Moribonde et inaudible depuis le début de la crise du Covid-19, particulièrement bien négociée par les autorités de Libreville, l’opposition gabonaise tente de se refaire une santé à l’occasion du projet de loi constitutionnelle. Pour elle, l’enjeu est moins politique que médiatique. Explications.
Minée par des querelles internes, l’opposition gabonaise tente de se refaire une santé et de créer un semblant d’unité après l’adoption vendredi du projet de loi constitutionnelle.
Un projet qui, comme l’a précisé hier lors d’une conférence de presse, le porte-parole de la Présidence gabonaise, Jessye Ella Ekogha, contient en réalité plusieurs avancées, que ce soit en matière de vacance du pouvoir ou de responsabilité pénale du président de la République.
Mais comme souvent au Gabon, l’opposition, dans un réflexe très pavlovien, ne regarde pas le projet sur le fond. Peu importe en réalité si celui-ci contient des avancées. Non, ce qu’elle conteste, c’est tout simplement le principe. La majorité fait une proposition. L’opposition s’oppose. Point.
Le véritable objectif pour l’opposition n’est pas le retrait du texte
Pour cette opposition affaiblie, c’est une question de posture mais également une opportunité de rebondir. Rebondir non politiquement mais médiatiquement. Son objectif est en effet non pas de faire plier le gouvernement et d’obtenir le retrait du texte. Elle sait pertinemment qu’elle en est incapable. Non, son but est de faire le buzz, de profiter de la fenêtre médiatique qui lui est offerte pour faire entendre sa voix, elle qui est inaudible depuis de long mois.
Car politiquement, l’affaire est pliée. Le projet de loi constitutionnelle, pour être adoptée, sera soumis au Congrès, c’est à dire à la réunion de l’Assemblée nationale et du Sénat. Or, l’opposition y est très minoritaire. La faute à une série d’erreurs stratégiques.
D’une part, une frange d’entre elle a choisi de boycotter les dernières élections législatives d’octobre 2018. C’est le cas de la CNR réunie autour de Jean Ping. Résultat : seuls une vingtaine de candidats de l’opposition sont parvenus à se faire élire députés.
D’autre part, le reste de l’opposition qui a choisi de participer au scrutin (Les Démocrates de Guy Nzouba-Ndama, le RPG d’Alexandre Barro-Chambrier, l’UN de Zacharie Myboto…) a fait une bien mauvaise campagne. Plutôt que de présenter son propre projet et d’orienter celui-ci sur les préoccupations quotidiennes des Gabonais (emploi, pouvoir d’achat, santé, éducation, transports…), elle a choisi de faire une campagne négative, pariant sur le rejet du parti majoritaire. Résultat : ce fut une Berezina. Le PDG a remporté haut la main le scrutin. Avec ses alliés, le parti majoritaire a raflé plus de 120 sièges sur 143.
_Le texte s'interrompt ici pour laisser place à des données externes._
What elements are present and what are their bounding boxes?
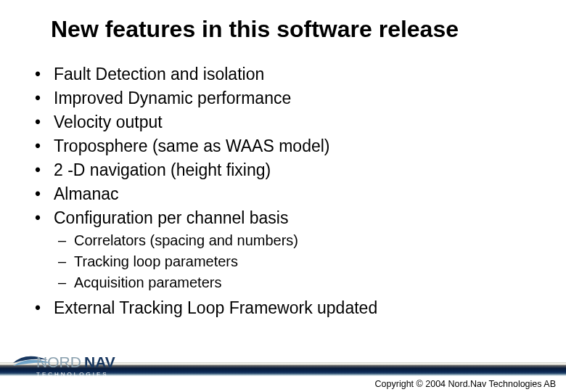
sub-bullet-list: Correlators (spacing and numbers) Tracki… <box>32 231 566 293</box>
bullet-item: 2 -D navigation (height fixing) <box>32 159 566 181</box>
logo-subtext: TECHNOLOGIES <box>36 371 109 377</box>
bullet-item: External Tracking Loop Framework updated <box>32 297 566 319</box>
slide-footer: NORD NAV TECHNOLOGIES Copyright © 2004 N… <box>0 350 566 392</box>
bullet-list: Fault Detection and isolation Improved D… <box>32 63 566 229</box>
sub-bullet-item: Acquisition parameters <box>58 273 566 293</box>
sub-bullet-item: Correlators (spacing and numbers) <box>58 231 566 250</box>
logo-text-nord: NORD <box>36 354 81 370</box>
logo: NORD NAV TECHNOLOGIES <box>12 350 179 379</box>
bullet-item: Troposphere (same as WAAS model) <box>32 135 566 158</box>
copyright-text: Copyright © 2004 Nord.Nav Technologies A… <box>375 379 556 389</box>
slide-title: New features in this software release <box>0 0 566 43</box>
bullet-item: Improved Dynamic performance <box>32 87 566 110</box>
bullet-item: Almanac <box>32 183 566 205</box>
slide-content: Fault Detection and isolation Improved D… <box>0 43 566 319</box>
bullet-list-2: External Tracking Loop Framework updated <box>32 297 566 319</box>
bullet-item: Velocity output <box>32 111 566 134</box>
bullet-item: Configuration per channel basis <box>32 207 566 229</box>
logo-text-nav: NAV <box>84 354 115 370</box>
sub-bullet-item: Tracking loop parameters <box>58 252 566 271</box>
slide: New features in this software release Fa… <box>0 0 566 392</box>
bullet-item: Fault Detection and isolation <box>32 63 566 86</box>
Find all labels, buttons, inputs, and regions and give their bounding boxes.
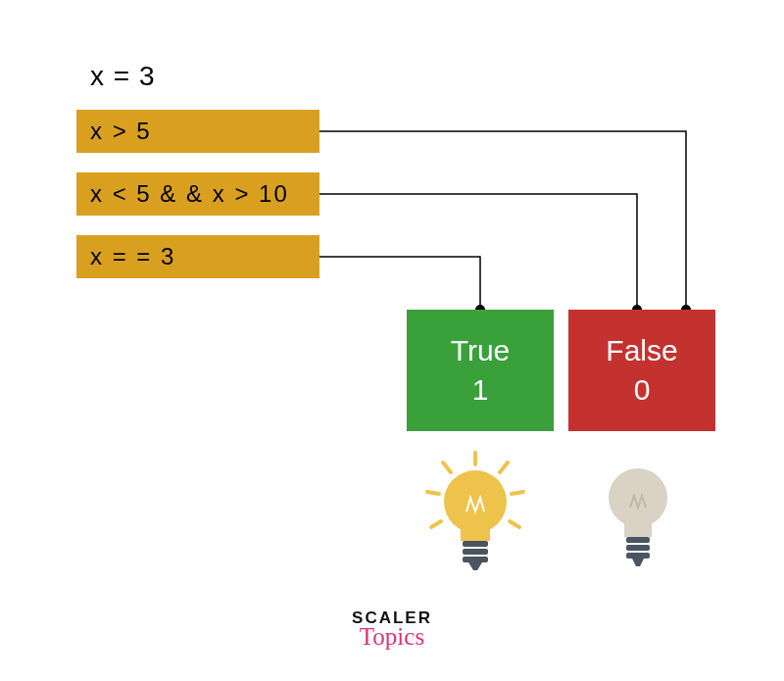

L’enjeu pour l’opposition n’est pas politique mais médiatique
Idem aux élections locales, dont les dernières ont été organisées en même temps que les législatives d’octobre 2018. Et comme les sénateurs sont désignés par les élus locaux, l’opposition, du fait de son boycott ou de sa mauvaise stratégie de campagne, se retrouve, tout comme à l’Assemblée nationale, très minoritaire au Sénat. Sur les 102 sièges encore occupés à la chambre haute (avant l’entrée en vigueur de la réforme de février 2019, consécutive au dialogue d’Angondjé, qui en ramènera le nombre à 52), le PDG en détient 81 et une dizaine de plus en comptant ses alliés.
Le projet de loi constitutionnelle est donc pour l’opposition l’occasion de montrer qu’elle existe encore. Mais seulement sur le plan médiatique. « C’est la stratégie du faible », comme l’explique un politologue. Car sur le plan politique, l’affaire est déjà pliée. Et elle aura beau multiplié les conférences de presse, les appels, les tweets et les postes, voire les pétitions, cela n’y changera rien. Le projet de loi constitutionnelle sera in fine adopté. L’opposition, dans son ensemble, le sait.